As the navigation system 400 is “agnostic” to the algorithm, or algorithms, implemented by the routing module 414, according to one embodiment of the present invention, the routing module 414 is implemented as a plug and play module with respect to the navigation system. Furthermore, according to an alternative embodiment, the navigation system 400 may include a plurality of routing modules (not shown.)
The navigation system 400 may also include an optional navigation system external interface 416. The navigation system external interface 416 enables the navigation system 400 to be accessible in or by another product, especially when the navigation system 400 is configured/embodied on a computing device, such as a personal computer or Web service. For example, through the navigation system external interface 416, the navigation system 146 may operate as a navigation service providing navigation information to external programs or modules. In this sense, the navigation system external interface 416 may be viewed and configured as an application programming interface (API) to other programs or modules. Similarly, the navigation system external interface 416 may operate as a Web service on an Internet site. It should be appreciated, that when the navigation system external interface 416 operates as a navigation service, either to other program modules on a computer or as a Web service to client computers, the route presentation module 410 may be an optional module to the overall navigation system 400.

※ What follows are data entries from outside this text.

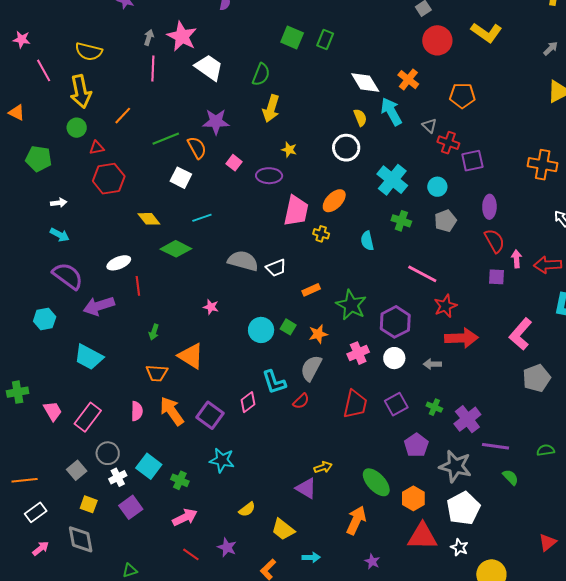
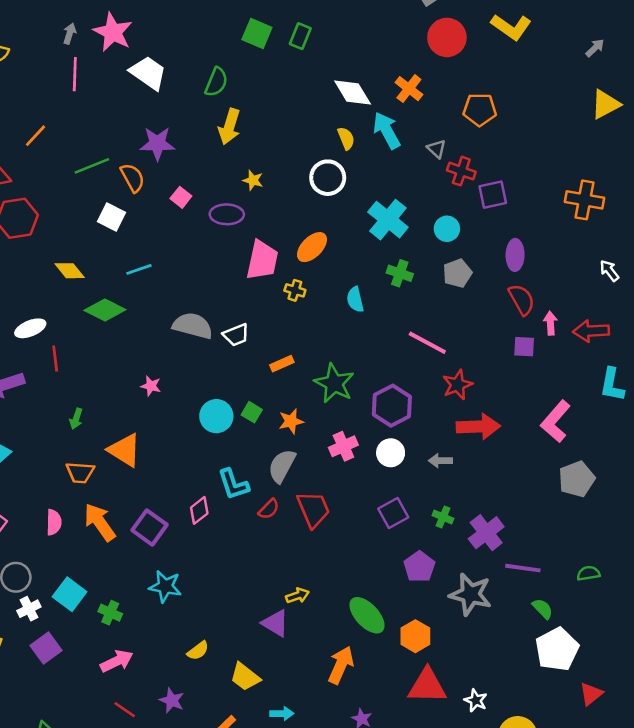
red trapezoid: (355, 404) -> (313, 509), moved, turned -36
white pentagon: (463, 508) -> (557, 649), moved

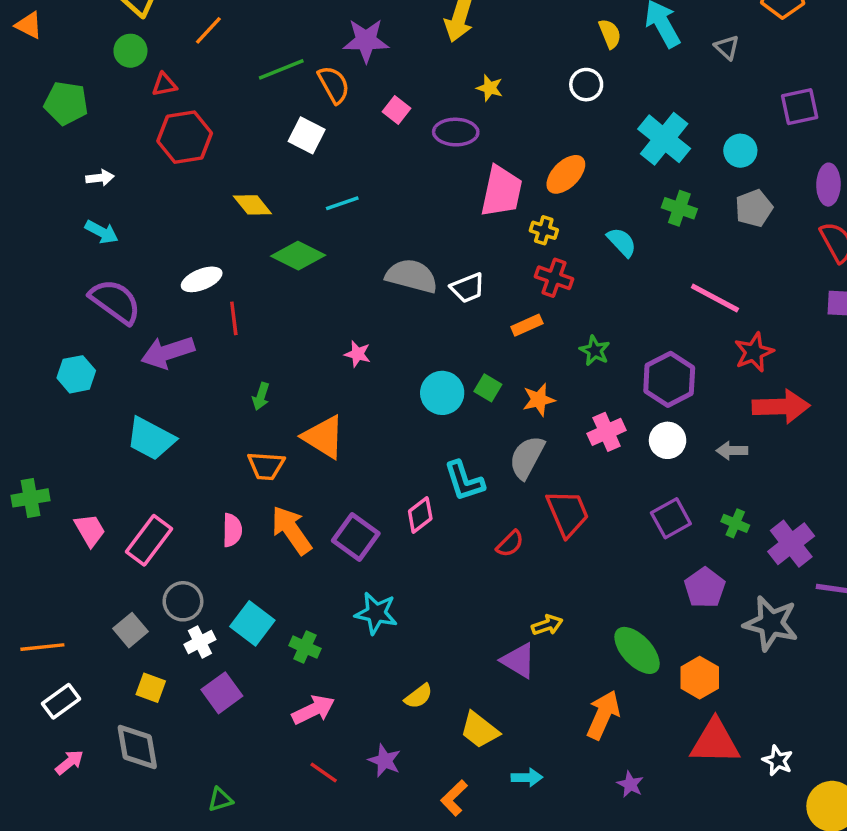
red cross: (461, 171) -> (554, 278), moved
white circle: (328, 178) -> (586, 85), size x0.7
cyan semicircle: (355, 299) -> (622, 242), turned 150
green star: (334, 383) -> (595, 351), size x0.6
red semicircle: (269, 509) -> (510, 544), moved

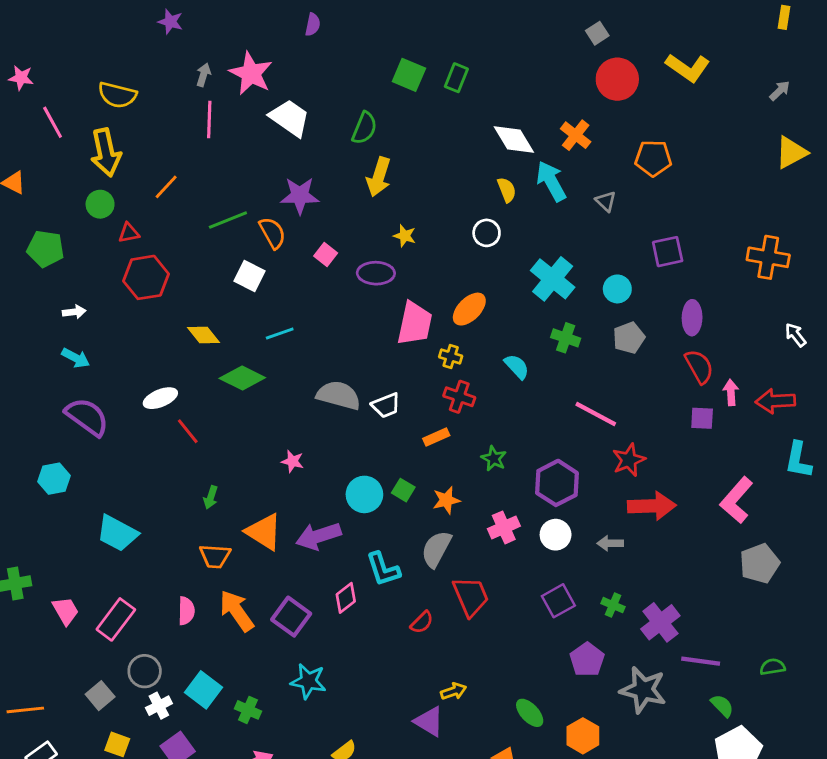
red line: (234, 318) -> (188, 431), turned -32
purple arrow: (168, 352) -> (318, 536), moved
green ellipse: (637, 650) -> (530, 713), size x0.7

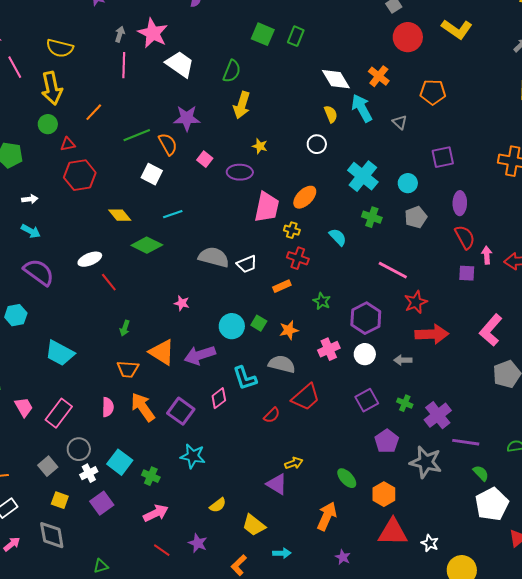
gray semicircle: (436, 549) -> (282, 364), turned 76
red trapezoid: (471, 596) -> (306, 397), turned 72

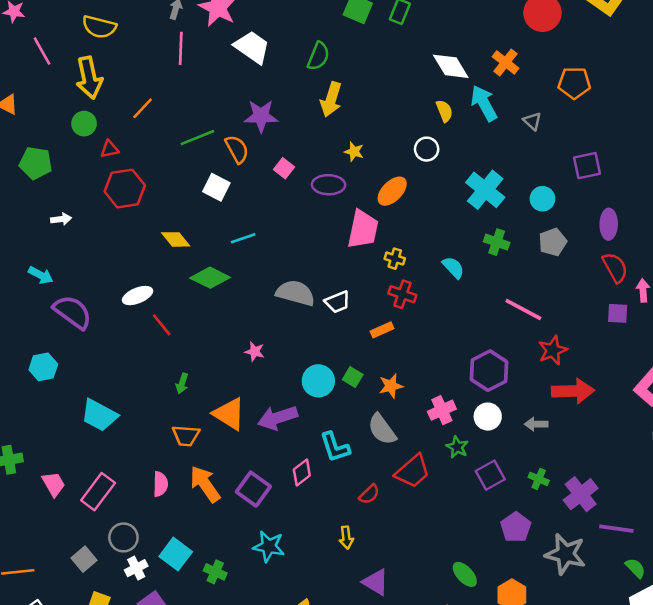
orange ellipse: (305, 197) -> (392, 191), moved
cyan arrow: (31, 231) -> (41, 275), moved
green star: (322, 301) -> (457, 447), moved
gray semicircle: (282, 364) -> (382, 429), turned -140
yellow arrow: (294, 463) -> (346, 537), moved, turned 102

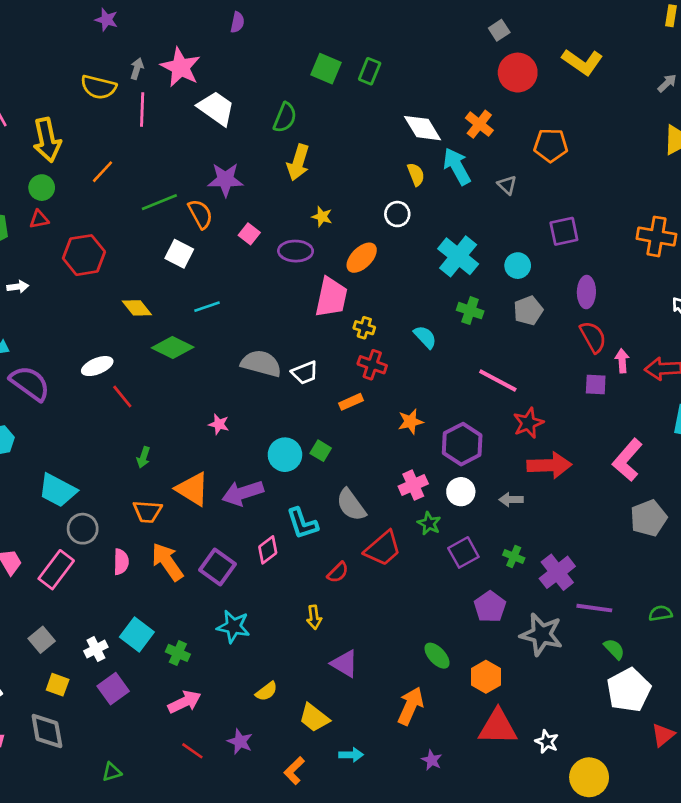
yellow semicircle: (99, 27) -> (99, 87), moved
red triangle: (109, 149) -> (39, 219), moved
orange star: (391, 386) -> (411, 422), moved
gray circle: (123, 537) -> (83, 529), moved

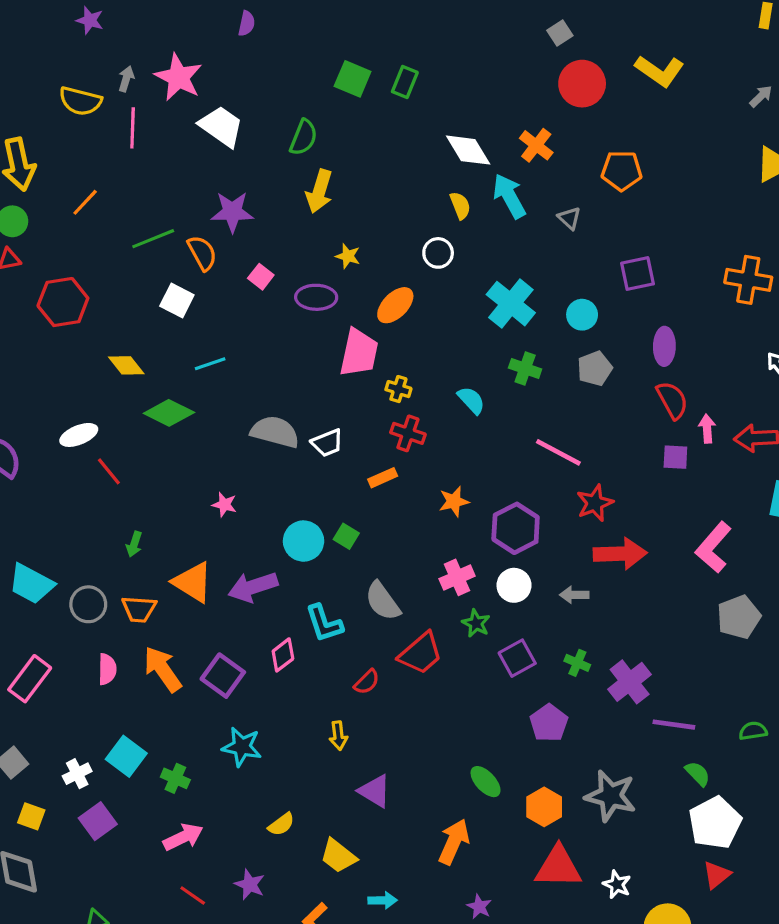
gray circle: (83, 529) -> (88, 604), moved
gray star: (541, 634) -> (611, 796), moved
red triangle: (663, 735) -> (717, 875), moved

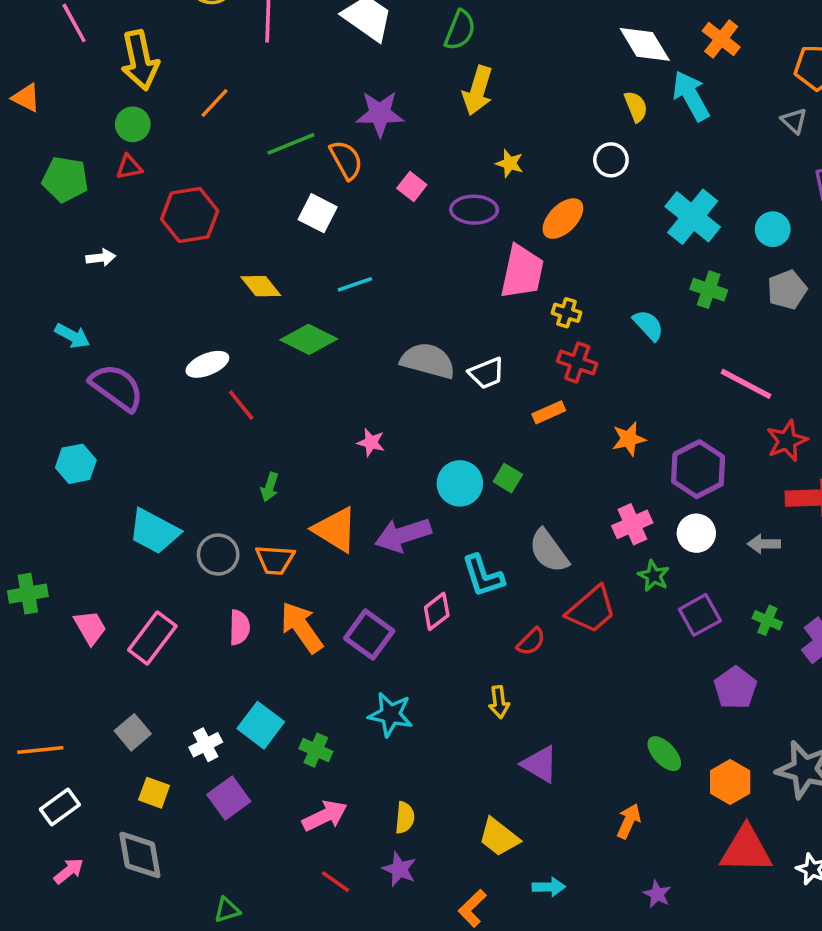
gray triangle: (569, 218) -> (794, 121), moved
yellow semicircle: (281, 824) -> (405, 818), moved, turned -48
orange arrow: (454, 842) -> (629, 821), size x0.7

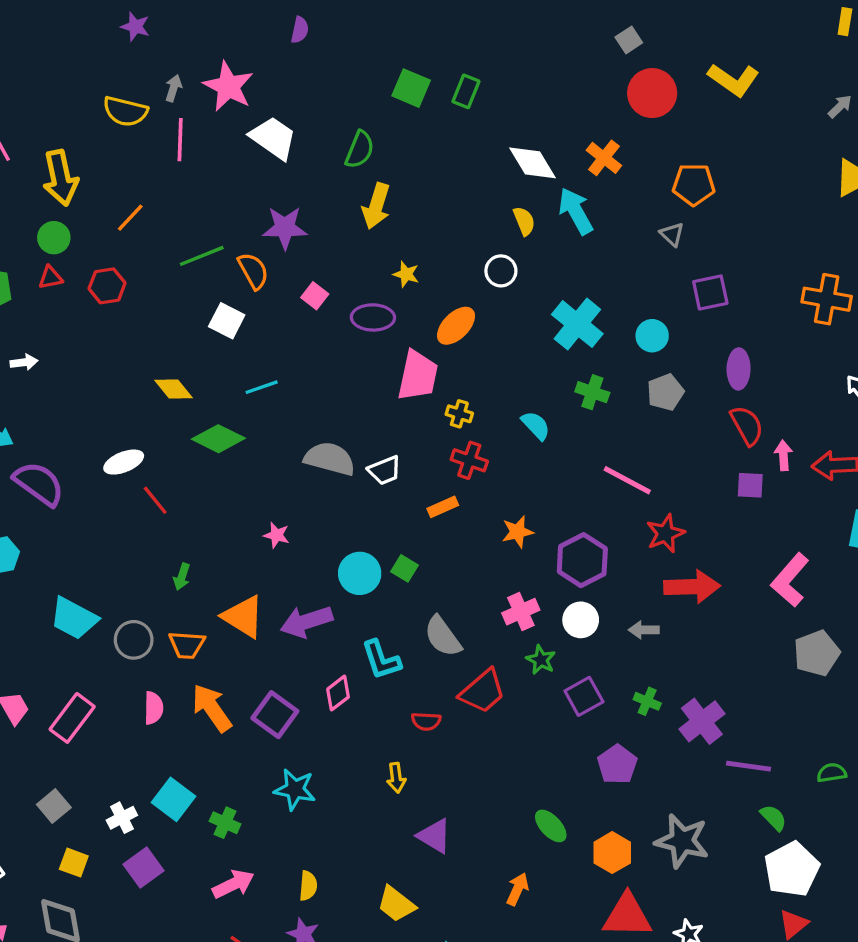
red hexagon: (190, 215) -> (107, 286), moved, size x0.7
red semicircle: (531, 642) -> (426, 721), turned 48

When the navigation system 400 is configured in an integrated navigation device, or operates as a stand-alone navigation system on a computing device, the navigation system external interface 416 could be excluded from the navigation system, as it is understood that the remaining components of the navigation system are configured to communicate among themselves as necessary.
While various embodiments, including the preferred embodiment, of the invention have been illustrated and described, it will be appreciated that various changes can be made therein without departing from the spirit and scope of the invention.